KİAK'LER İLE İLGİLİ BAŞ AĞRILARININ TANI VE TEDAVİSİ
Baş ağrıları için KİAK cerrahisi tartışmalıdır. Kershenovich ve meslektaşları, ameliyattan kimlerin fayda göreceğini belirlemek için ameliyat öncesi bir asetazolamid denemesi yaptılar; 17 hastanın 16'sına fayda sağladı (örn. 13 hastada semptomlar düzeldi, 3'ü kısman faydalandı). Diğerleri, IAC cerrahisi için hastaları seçmek için invaziv ICP izlemesini önermiştir; burada, kanıtlar belirsizliğini koruyor.
KİAK İLE İLİŞKİLİ NÖBETLER
KİAK'leri olan bazı hastalar nöbetler ile başvurur. kaliteli nöbet lokalizasyonu, video EEG monitorizasyon, beyin elektriksel kaynak analizi, manyetoensefalografi, iktal SPECT görüntüleme ve interiktal PET görüntülemeye dayalı olarak KİAK cerrahisinin yapılıp yapılmamasına yardımcı olabilir bu tür olgular epilepsi merkezleri tarafından değerlendirilmelidir. İyi lokalize edilemeyen nöbet aktivitesi olan hastalarda KİAK cerrahisi tartışmalıdır.
KANAMALARI ÖNLEMEK İÇİN PROFİLAKTİK KİAK CERRAHİSİ
Artan kanama riskleri nedeniyle çok büyük KİAK'ler için profilaktik cerrahi önerilmiştir. Ne yazık ki bu lezyonların doğal seyri ve kanama oranları ile ilgili veriler yetersizdir; Bu nedenle profilaktik cerrahi tartışmalıdır.

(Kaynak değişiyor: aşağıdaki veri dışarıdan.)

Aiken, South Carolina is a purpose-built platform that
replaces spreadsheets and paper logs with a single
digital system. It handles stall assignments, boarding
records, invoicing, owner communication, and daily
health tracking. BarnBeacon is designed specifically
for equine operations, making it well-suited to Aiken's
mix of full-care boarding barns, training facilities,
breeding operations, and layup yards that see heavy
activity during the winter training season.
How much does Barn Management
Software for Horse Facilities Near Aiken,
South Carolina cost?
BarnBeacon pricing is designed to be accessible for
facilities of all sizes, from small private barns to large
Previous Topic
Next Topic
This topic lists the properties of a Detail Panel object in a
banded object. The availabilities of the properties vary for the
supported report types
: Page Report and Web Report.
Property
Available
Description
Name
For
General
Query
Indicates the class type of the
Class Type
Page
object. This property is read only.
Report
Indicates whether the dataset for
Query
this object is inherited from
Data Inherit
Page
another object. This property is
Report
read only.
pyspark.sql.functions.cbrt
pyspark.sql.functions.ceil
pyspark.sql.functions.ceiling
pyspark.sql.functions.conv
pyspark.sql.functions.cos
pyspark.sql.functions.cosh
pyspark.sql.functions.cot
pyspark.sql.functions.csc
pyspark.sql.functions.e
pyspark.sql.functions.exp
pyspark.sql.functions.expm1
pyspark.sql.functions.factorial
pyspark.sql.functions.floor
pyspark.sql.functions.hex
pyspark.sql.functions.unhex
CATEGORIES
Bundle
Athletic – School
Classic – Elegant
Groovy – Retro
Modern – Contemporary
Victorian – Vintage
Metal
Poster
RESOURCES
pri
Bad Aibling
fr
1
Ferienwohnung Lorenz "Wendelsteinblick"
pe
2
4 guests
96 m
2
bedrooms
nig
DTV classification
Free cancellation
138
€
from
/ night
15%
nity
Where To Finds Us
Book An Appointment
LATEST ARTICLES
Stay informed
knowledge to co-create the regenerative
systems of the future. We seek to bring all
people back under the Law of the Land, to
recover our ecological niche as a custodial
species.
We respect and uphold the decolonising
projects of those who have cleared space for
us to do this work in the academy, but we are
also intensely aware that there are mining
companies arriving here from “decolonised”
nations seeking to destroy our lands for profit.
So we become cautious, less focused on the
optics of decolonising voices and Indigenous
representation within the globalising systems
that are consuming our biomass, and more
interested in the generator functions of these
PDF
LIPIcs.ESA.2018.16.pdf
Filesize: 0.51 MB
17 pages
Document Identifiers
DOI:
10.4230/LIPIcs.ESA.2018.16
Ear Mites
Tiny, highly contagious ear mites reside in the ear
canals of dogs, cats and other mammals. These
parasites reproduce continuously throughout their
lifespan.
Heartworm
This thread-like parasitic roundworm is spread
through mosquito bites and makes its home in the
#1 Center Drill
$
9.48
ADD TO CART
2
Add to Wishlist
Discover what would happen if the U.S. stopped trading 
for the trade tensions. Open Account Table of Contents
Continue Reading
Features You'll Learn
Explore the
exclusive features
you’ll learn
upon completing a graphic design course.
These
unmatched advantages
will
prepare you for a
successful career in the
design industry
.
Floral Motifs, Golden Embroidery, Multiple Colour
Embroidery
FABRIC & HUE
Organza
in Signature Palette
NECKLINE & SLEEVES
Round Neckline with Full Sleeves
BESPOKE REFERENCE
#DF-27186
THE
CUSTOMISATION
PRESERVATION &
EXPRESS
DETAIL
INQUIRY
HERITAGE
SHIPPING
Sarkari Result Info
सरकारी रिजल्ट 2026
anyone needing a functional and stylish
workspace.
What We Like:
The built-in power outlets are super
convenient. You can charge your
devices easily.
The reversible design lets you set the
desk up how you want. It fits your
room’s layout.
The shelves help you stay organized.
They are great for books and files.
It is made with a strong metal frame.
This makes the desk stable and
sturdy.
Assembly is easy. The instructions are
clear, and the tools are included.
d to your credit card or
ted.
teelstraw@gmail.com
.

KİAK RÜPTÜRÜ NEDENİYLE SUBDURAL HİGROMA
KİAK rüptürü semptomatik subdural higromalara neden olabilir. Genellikle, progresif yüksek ICP (örn. Geleneksel olarak bu hastalarda cerrahi önerilmiştir.Ancak bu stratejiyi de sorgulayan daha yeni yayınlar var.
CERRAHİ SEÇENEKLER
KİAK'ler için optimal cerrahi konusunda bir fikir birliği yoktur. KİAK'ler için iki ana cerrahi seçenek vardır; kist şantı (kisto-peritoneal şant) veya çevredeki BOS dolu boşluklara (sarnıçlar veya ventriküller) kist duvarı fenestrasyonunu. Subdural higromalar veya kanamalar, fenestrasyon veya şant ile veya onlarsız burr hole drenajı gerektiren KİAK ile ilişkili olabilir.
KİSTO-PERİTONEAL ŞANT
Kisto-peritoneal şant, BOS diversiyonu ile ICP'yi düşürürken, fenestrasyon BOS hacmini değiştirmez. Böyle bir şant, beyin parankiminin genişlemesine izin verir, ancak yüksek ICP olmadıkça net bir faydası yoktur. Bununla birlikte, bu, eşlik eden komplikasyonları ile birlikte şant bağımlılığı ile sonuçlanabilir. Literatürde ventriküle veya subdural boşluğa şant yapılması da bildirilmiştir, ancak güvenliği/etkinliği ile ilgili veriler sınırlıdır.
KİST FENESTRASYONU
KİAK’lerin fenestrasyonu şantla ilgili sorunları önler ve küçük bir kraniyotomi veya daha yakın zamanda daha sık yapılan endoskopik fenestrasyon gerektirir. Açık yaklaşım, kanamayı kontrol etme ve endoskopiye kıyasla bimanual mikrocerrahi tekniğini kullanarak ameliyat yapma nedeniyle başarıyı artırır.
KİAK'LER İÇİN HEM ŞANT HEM DE KİST FENESTRASYONUN BERABER YAPILMASI
Fewel ve ark. hidrosefali ile başvuran hastalara hem şant hem de fenestrasyon tekniklerini önermektedir. Bazı cerrahlar, fenestrasyon faydasız olursa diye şant ile beraber fenestrasyon açmayı tercih eder.
SONUÇ
KİAK'lerin optimal tedavisine ilişkin klas I kanıt yoktur. Bu nedenle, semptomatik hastalarda bu lezyonların konservatif tedavisine karşı cerrahi tedavisinin risklerine karşı yararlarını bireysel hasta bazında tartmalıyız.
Kaynak
Intracranial arachnoid cysts: Pediatric neurosurgery update Surg Neurol Int. 2019; 10: 15.